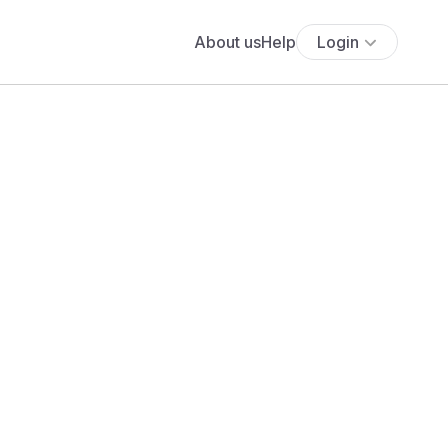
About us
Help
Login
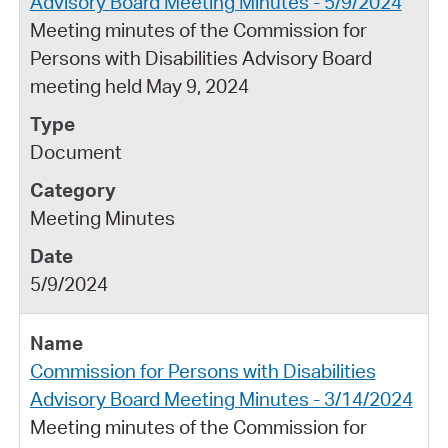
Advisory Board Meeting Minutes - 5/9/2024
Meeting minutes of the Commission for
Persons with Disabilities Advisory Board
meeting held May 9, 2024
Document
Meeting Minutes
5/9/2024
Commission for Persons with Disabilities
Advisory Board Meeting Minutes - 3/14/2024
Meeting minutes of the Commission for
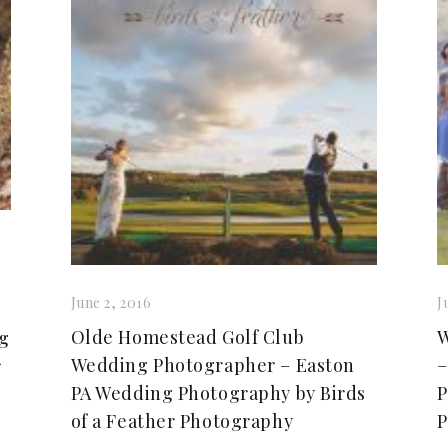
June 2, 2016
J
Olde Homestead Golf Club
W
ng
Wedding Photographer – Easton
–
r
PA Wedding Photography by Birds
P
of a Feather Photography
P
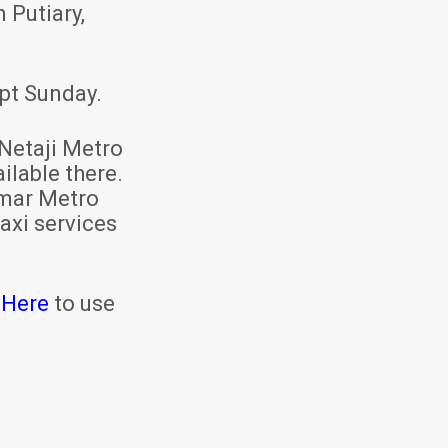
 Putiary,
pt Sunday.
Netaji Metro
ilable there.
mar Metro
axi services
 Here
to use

-*-

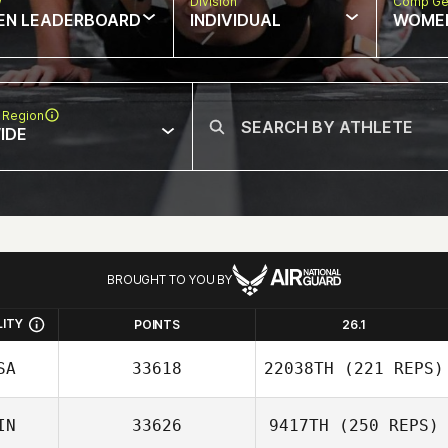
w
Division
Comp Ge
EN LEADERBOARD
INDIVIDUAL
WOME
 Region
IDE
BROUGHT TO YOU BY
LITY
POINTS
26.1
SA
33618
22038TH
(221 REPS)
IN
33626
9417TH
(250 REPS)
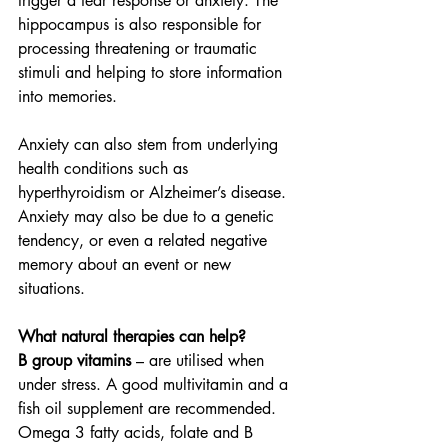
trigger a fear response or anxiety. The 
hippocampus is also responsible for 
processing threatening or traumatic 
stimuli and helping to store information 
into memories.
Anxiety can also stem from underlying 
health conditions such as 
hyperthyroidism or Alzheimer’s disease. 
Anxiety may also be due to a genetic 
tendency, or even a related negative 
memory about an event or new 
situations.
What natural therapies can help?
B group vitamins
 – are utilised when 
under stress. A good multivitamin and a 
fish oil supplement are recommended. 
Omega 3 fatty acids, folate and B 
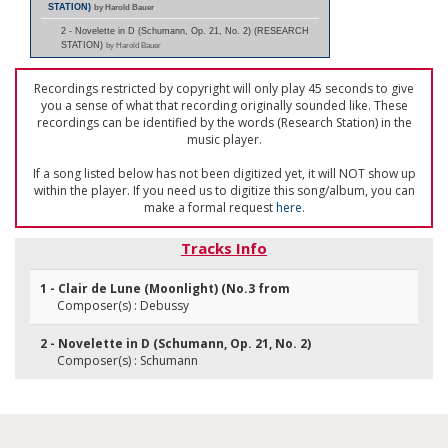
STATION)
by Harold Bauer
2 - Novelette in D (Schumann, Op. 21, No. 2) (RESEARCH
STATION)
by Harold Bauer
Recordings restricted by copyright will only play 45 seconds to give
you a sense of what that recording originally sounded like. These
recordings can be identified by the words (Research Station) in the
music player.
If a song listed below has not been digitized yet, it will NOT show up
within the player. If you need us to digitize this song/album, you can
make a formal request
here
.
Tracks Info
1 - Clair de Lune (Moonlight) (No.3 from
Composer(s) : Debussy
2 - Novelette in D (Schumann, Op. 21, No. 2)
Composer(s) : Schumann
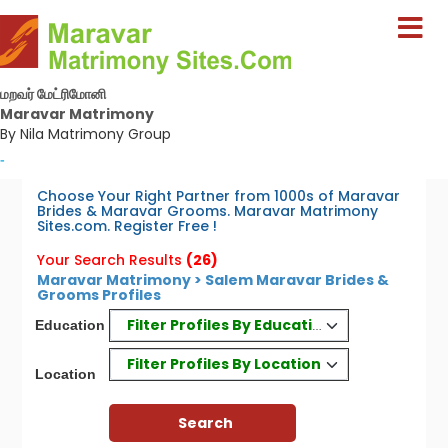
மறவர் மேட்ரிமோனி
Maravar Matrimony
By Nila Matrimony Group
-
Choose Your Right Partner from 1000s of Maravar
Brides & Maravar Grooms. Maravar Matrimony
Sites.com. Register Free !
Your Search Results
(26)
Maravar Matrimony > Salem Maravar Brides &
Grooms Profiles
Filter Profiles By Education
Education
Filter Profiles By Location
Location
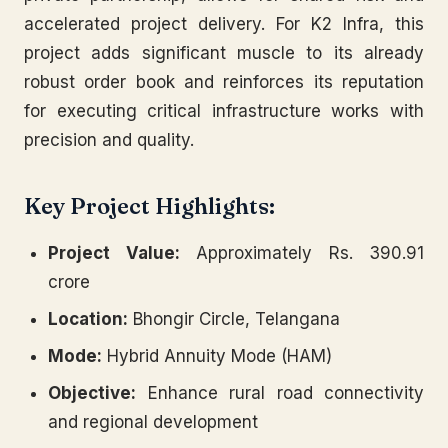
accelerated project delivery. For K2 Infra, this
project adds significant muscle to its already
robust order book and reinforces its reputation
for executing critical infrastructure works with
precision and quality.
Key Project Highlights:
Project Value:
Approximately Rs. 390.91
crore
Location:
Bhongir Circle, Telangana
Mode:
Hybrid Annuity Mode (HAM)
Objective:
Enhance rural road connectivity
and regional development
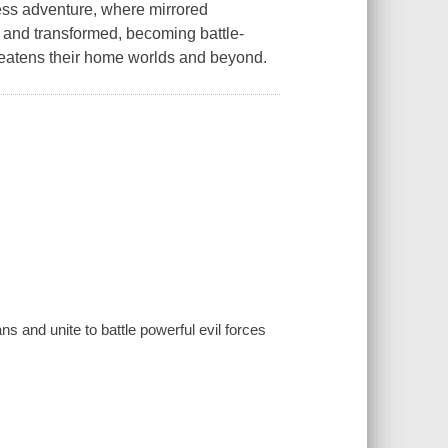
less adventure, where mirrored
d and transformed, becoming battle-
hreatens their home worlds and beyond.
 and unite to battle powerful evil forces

-*-

# [What you need to do]
Given the listing above, repeat exactly the lines starting at the one with "for executing critical" and ending at the one with "hreatens their home worlds and beyond.", inclusive, excluding pictures.

# [Answer section]
for executing critical infrastructure works with
precision and quality.
Key Project Highlights:
Project Value:
Approximately Rs. 390.91
crore
Location:
Bhongir Circle, Telangana
Mode:
Hybrid Annuity Mode (HAM)
Objective:
Enhance rural road connectivity
and regional development
less adventure, where mirrored
d and transformed, becoming battle-
hreatens their home worlds and beyond.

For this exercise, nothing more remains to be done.